In lumine tuo videbimus lumen
(In thy light we shall see light)

Established 1754
School type Private
President Lee C. Bollinger
Location New York City, New York, United States
Enrollment 7,114 undergraduate, 16,536 graduate and professional
Faculty 3,224
Campus Urban, 32.6 acres (Morningside)
Sports teams 29
Mascot Royal Lion
Homepage www.columbia.edu

Shield image © Columbia University in the City of New York

Alternate uses: Columbia (disambiguation)

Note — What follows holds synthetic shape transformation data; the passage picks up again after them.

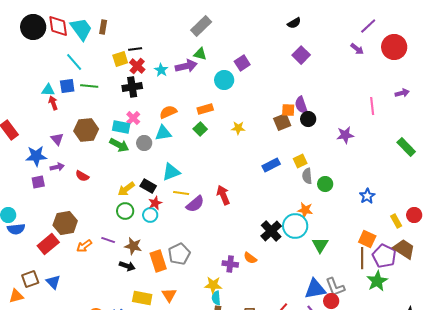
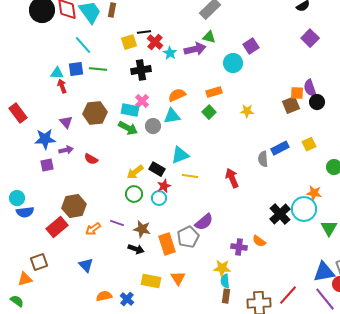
red cross: (137, 66) -> (155, 42), moved
gray semicircle: (307, 176) -> (263, 159), moved
purple semicircle: (195, 204) -> (204, 222), moved
blue triangle: (53, 282) -> (86, 265), moved

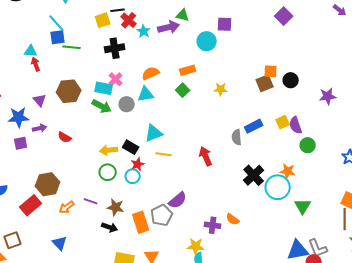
purple square: (251, 46) -> (225, 24), turned 35
blue square: (76, 69) -> (58, 37), moved
purple semicircle: (310, 88) -> (296, 125), moved
yellow arrow: (135, 172) -> (109, 150), turned 30
black cross: (280, 214) -> (254, 175), moved

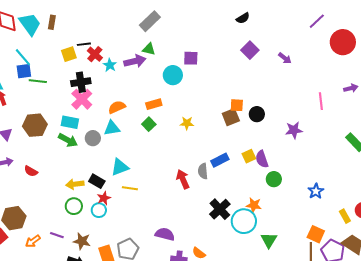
purple arrow: (340, 10) -> (285, 58), moved
pink cross: (116, 79) -> (82, 99), moved, size x1.5
red arrow: (206, 156) -> (183, 179), moved
purple semicircle: (178, 200) -> (165, 234), moved, turned -126

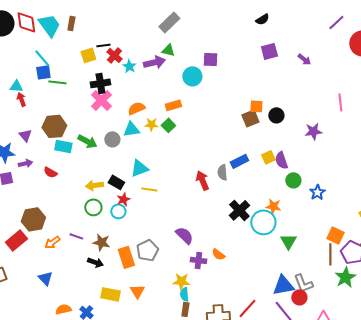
purple square: (250, 50) -> (269, 51), turned 30
cyan rectangle: (70, 122) -> (63, 146), moved
yellow star: (187, 123) -> (151, 124), moved
blue star: (316, 191) -> (317, 192), moved
purple semicircle: (165, 234) -> (184, 235), turned 30

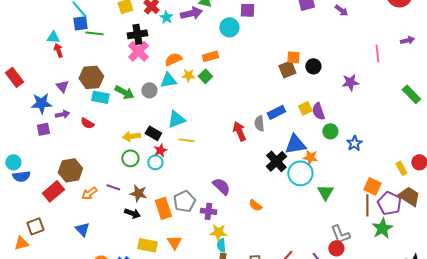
purple cross: (198, 260) -> (208, 211), moved
blue triangle: (283, 285) -> (295, 144), moved

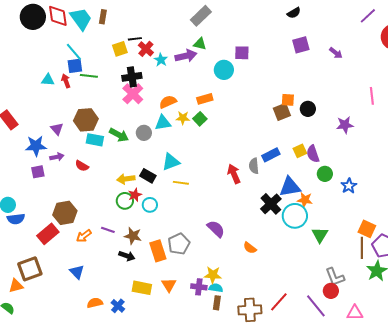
red arrow: (58, 50) -> (66, 81), moved
red star: (160, 150) -> (135, 195), moved
purple cross: (208, 211) -> (199, 287), moved
brown square: (35, 226) -> (30, 269), size x1.4
cyan semicircle: (221, 245) -> (216, 288), turned 104

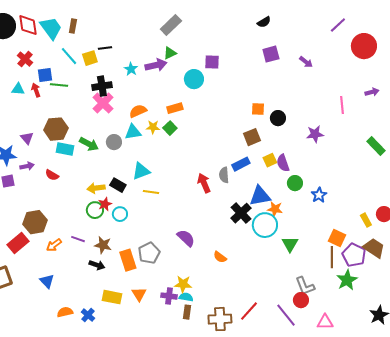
green triangle: (200, 44) -> (170, 53), turned -40
red cross: (146, 49) -> (25, 59), moved
cyan line: (74, 52) -> (69, 56), moved
brown square: (282, 112) -> (252, 137), moved

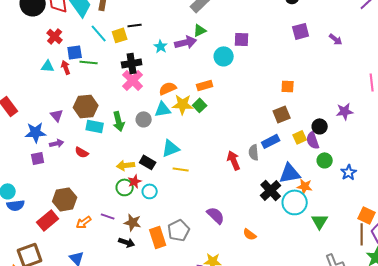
black circle: (278, 118) -> (320, 126), moved
yellow star: (153, 127) -> (183, 104), size x1.5
green arrow: (89, 144) -> (119, 121), turned 48

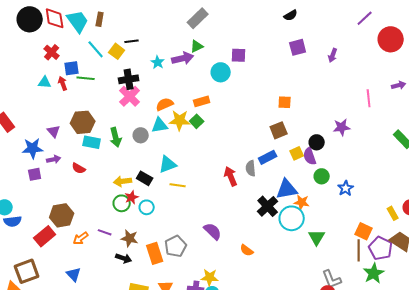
yellow square: (120, 35) -> (117, 51), turned -35
purple arrow: (336, 39) -> (333, 55), turned 72

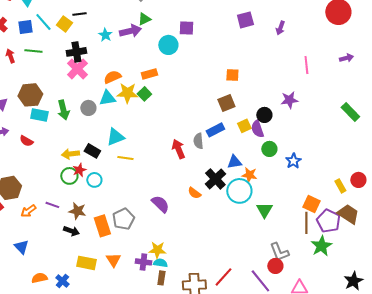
blue square: (72, 68) -> (25, 27), moved
pink line: (369, 98) -> (306, 65), moved
blue triangle: (287, 189) -> (234, 162), size x0.7
orange semicircle: (247, 250) -> (194, 193), moved

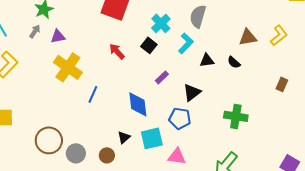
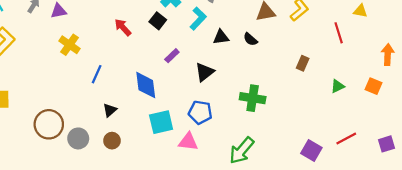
yellow cross: (68, 67) -> (69, 45), size x0.7
blue pentagon: (180, 118) -> (200, 112), moved
black triangle: (124, 137) -> (110, 110), moved

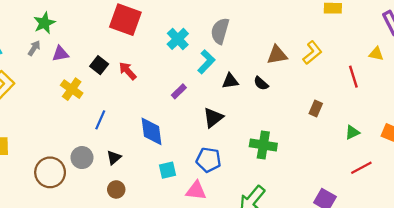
black square: (158, 21) -> (99, 65), moved
purple rectangle: (172, 56) -> (179, 91), moved
cyan square: (161, 122) -> (168, 170), size x0.7
gray circle: (78, 138) -> (82, 158), moved
red line: (346, 138) -> (361, 168), moved

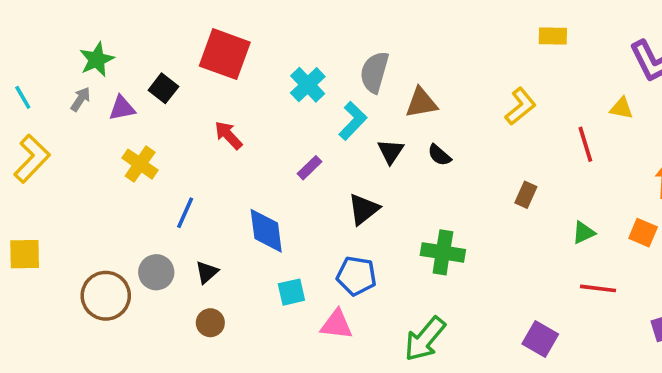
brown triangle: (277, 55) -> (421, 103), moved
black square: (99, 65) -> (163, 88), moved
black triangle: (230, 81) -> (391, 151), turned -48
red line: (361, 168) -> (598, 288), turned 35

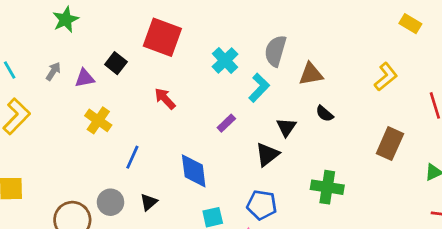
yellow rectangle: (553, 36) -> (410, 24), turned 30
green star: (97, 59) -> (66, 20), moved
black triangle: (391, 151) -> (286, 127), moved
brown rectangle: (526, 195) -> (390, 144), size x1.6

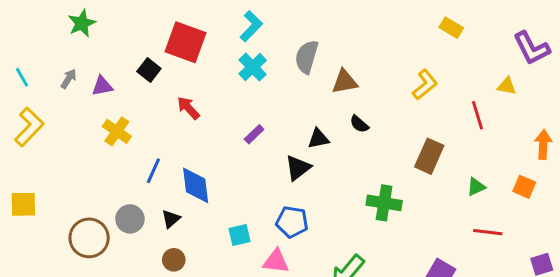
black square: (116, 63) -> (149, 70), moved
cyan L-shape: (259, 88) -> (251, 26), moved
black triangle: (286, 127) -> (318, 139), turned 45
blue diamond: (194, 171) -> (196, 185), moved
green cross: (327, 187) -> (384, 203), moved

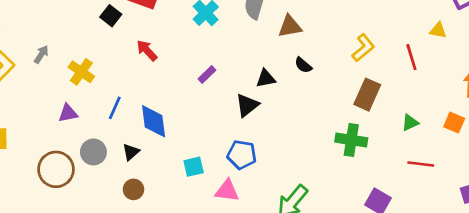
gray arrow: (69, 79) -> (41, 54), moved
yellow L-shape: (425, 85) -> (363, 48), moved
purple triangle: (102, 86) -> (68, 113), moved
green cross: (384, 203) -> (351, 140), moved

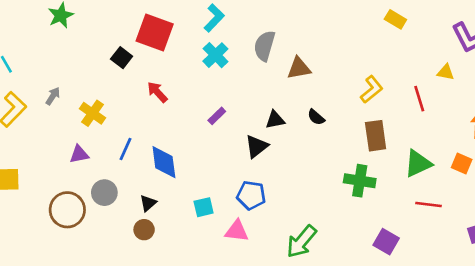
black semicircle: (303, 65) -> (316, 117), moved
brown rectangle: (367, 95) -> (376, 136), turned -32
green triangle: (410, 123) -> (418, 164), size x1.6
black triangle: (131, 152) -> (148, 203), moved

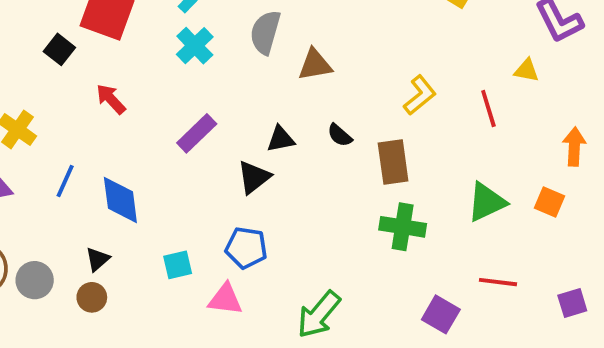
purple rectangle: (217, 116) -> (197, 133), size x1.5
brown rectangle: (376, 136) -> (393, 162), moved
gray circle: (104, 193) -> (35, 280), moved
red line: (428, 205) -> (498, 282), moved

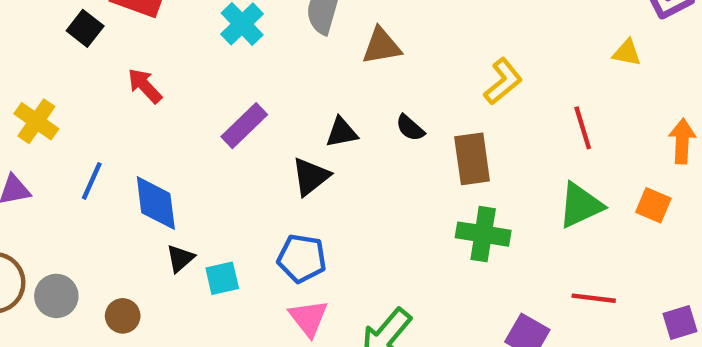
red line: (488, 109) -> (583, 128), moved
black triangle: (98, 259) -> (180, 258), moved
pink triangle: (225, 299) -> (308, 318), moved, turned 45

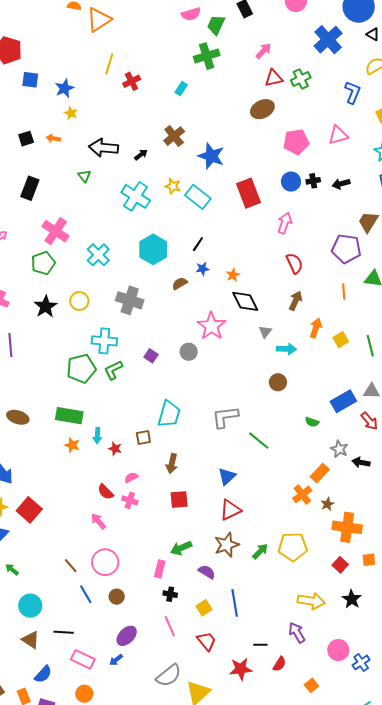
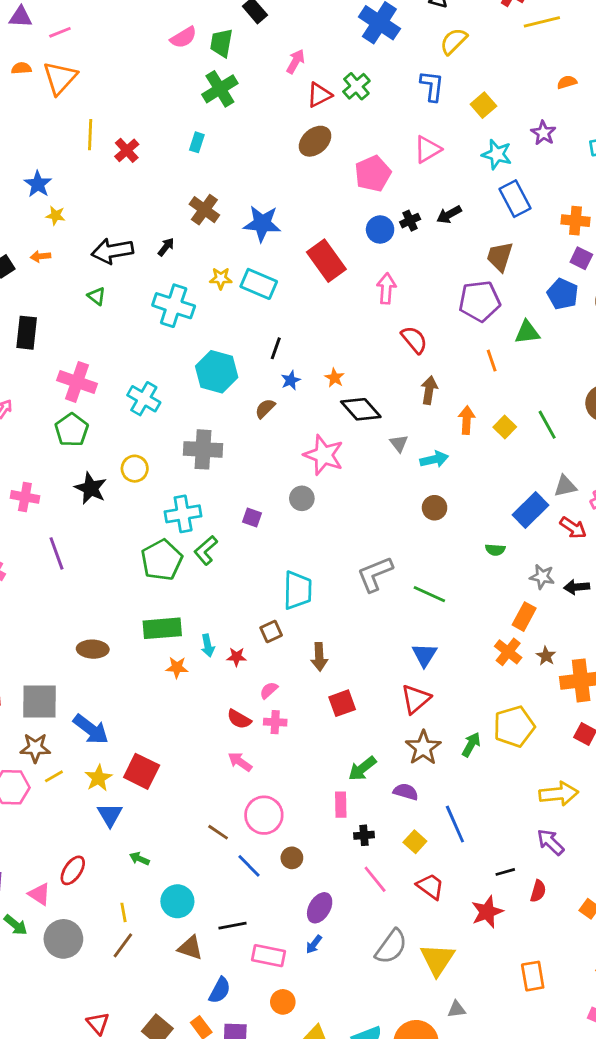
blue triangle: (227, 476) -> (424, 655), moved

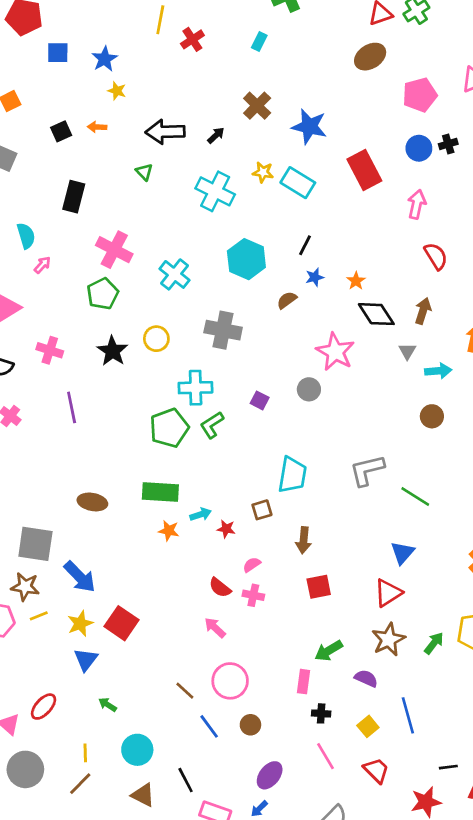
brown arrow: (429, 390) -> (423, 311), moved
cyan arrow: (208, 646) -> (201, 514), turned -105
black line: (232, 926) -> (186, 780), turned 65

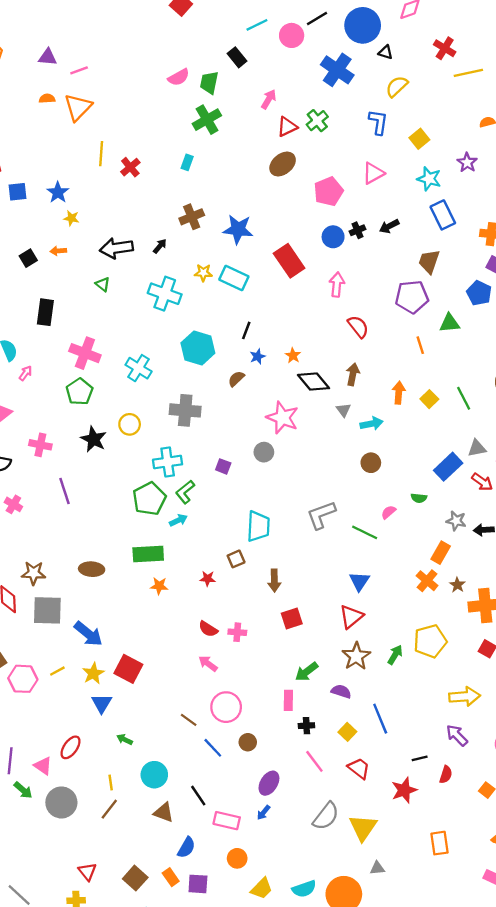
brown cross: (257, 106) -> (192, 217), turned 30
cyan arrow: (201, 514) -> (178, 520), moved
pink semicircle: (252, 565) -> (389, 512), moved
brown star: (25, 587) -> (34, 573), moved

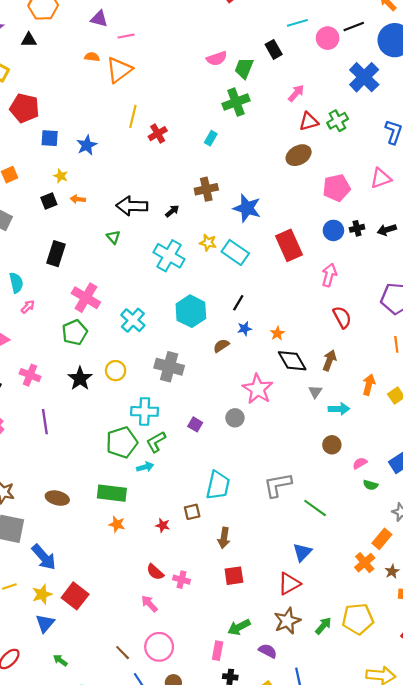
yellow star: (71, 218) -> (61, 176), moved
pink semicircle: (389, 512) -> (360, 463), moved

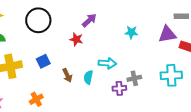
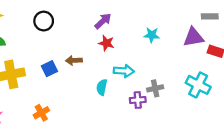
black circle: (38, 20) -> (44, 21), size x0.7
red star: (76, 39) -> (106, 43), moved
brown arrow: (67, 75) -> (74, 61), moved, turned 112
cyan cross: (171, 75) -> (198, 85), turned 30

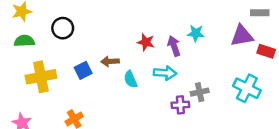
black circle: (44, 21) -> (63, 28), moved
purple arrow: (103, 21) -> (174, 46), moved, turned -66
cyan semicircle: (102, 87) -> (130, 79), moved, turned -35

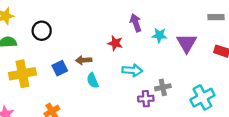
purple triangle: (242, 36) -> (187, 43), moved, turned -50
purple arrow: (174, 46) -> (136, 23), moved
cyan semicircle: (130, 79) -> (93, 81), moved
cyan cross: (247, 88) -> (202, 98), moved, turned 35

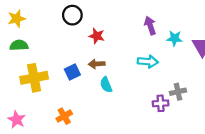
black circle: (42, 31) -> (72, 15), moved
red star: (115, 43) -> (97, 36), moved
cyan arrow: (132, 70) -> (148, 62), moved

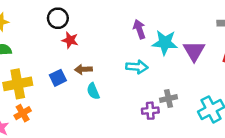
red star: (97, 36) -> (70, 40), moved
cyan star: (175, 38) -> (165, 43), size x1.5
orange cross: (64, 116) -> (23, 113), moved

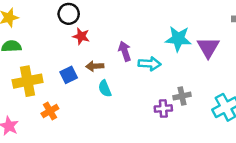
purple arrow: (139, 29) -> (125, 51), moved
orange cross: (23, 113) -> (50, 111), moved

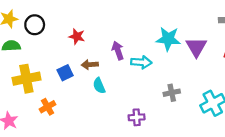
black circle: (69, 14) -> (35, 25), moved
purple cross: (163, 109) -> (137, 117), moved

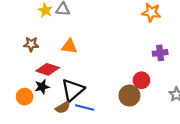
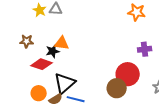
red circle: (141, 80) -> (128, 74), size x1.5
black star: (42, 87) -> (53, 51), moved
orange circle: (25, 97) -> (39, 93), moved

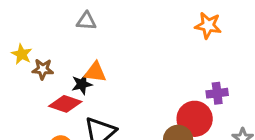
yellow star: (40, 10) -> (22, 54), moved
purple cross: (145, 49) -> (217, 93), moved

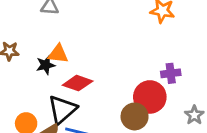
red diamond: (65, 104) -> (78, 83), moved

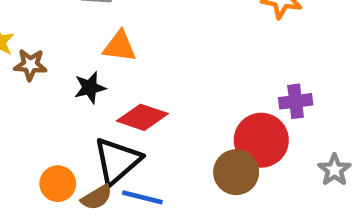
orange triangle: (58, 54) -> (119, 46), moved

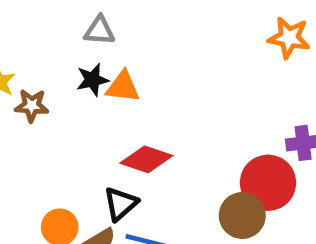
black star: (90, 88) -> (92, 80), moved
black triangle: (117, 161) -> (121, 204), size x0.7

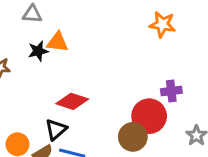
gray triangle: (100, 31) -> (32, 14), moved
orange triangle: (123, 87) -> (57, 42), moved

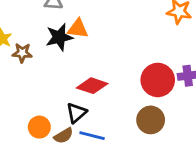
black star: (38, 51) -> (59, 37), size x1.4
red circle: (149, 116) -> (158, 80), moved

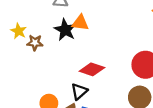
black star: (59, 37) -> (65, 30), turned -30

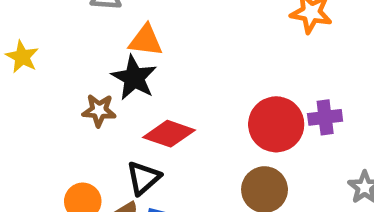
black star: (65, 30) -> (134, 78), moved
brown star: (35, 43) -> (99, 110), moved

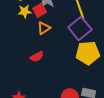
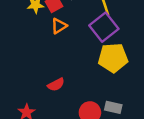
red semicircle: (37, 57) -> (56, 85), moved

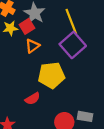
yellow pentagon: (113, 58) -> (51, 75), moved

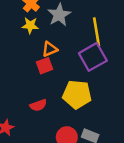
red square: (27, 26) -> (45, 66), moved
yellow pentagon: (51, 75) -> (77, 94), moved

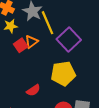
yellow line: (96, 32) -> (48, 23), moved
red square: (45, 66) -> (21, 45), moved

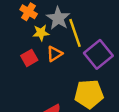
yellow star: (11, 26) -> (41, 33), moved
red square: (21, 45) -> (29, 58), moved

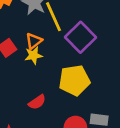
yellow star: (41, 33) -> (33, 55), moved

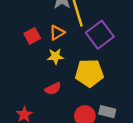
yellow star: (33, 55) -> (55, 56), moved

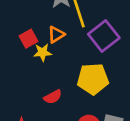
yellow star: (55, 56) -> (43, 52), moved

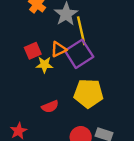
purple square: (104, 36) -> (79, 54), moved

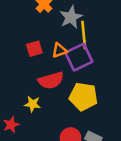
yellow star: (44, 65) -> (33, 104), moved
red semicircle: (50, 107) -> (51, 80), moved, size x1.5

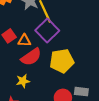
orange triangle: (59, 50) -> (24, 41), moved, turned 40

Columbia University, officially known as Columbia University in the City of New York, is a private institution of higher education. It is one of the world's foremost research universities, and a member of the Ivy League. Founded in 1754 under a royal charter granted by England's King George II, Columbia has grown over time to comprise 20 schools and affiliated institutions.

Columbia's main campus occupies six blocks in the Morningside Heights neighborhood of Manhattan, and its largest satellite campus, Health Sciences, is situated some fifty blocks uptown in the island's Washington Heights. This makes Columbia not only New York City's only Ivy League school but also, by some accounts, the city's second largest landowner after the Catholic Church.

Table of contents
1 Student Life
2 History
3 Notable Columbians
4 In film, television and the arts
5 Statistics
6 External links

Student Life

Today, Columbia remains one of the world's most prestigious universities. Its undergraduate college, Columbia College, has the third lowest acceptance rate in the United States at 10.5%, placing just after Princeton (10.3%) and Harvard (9.9%).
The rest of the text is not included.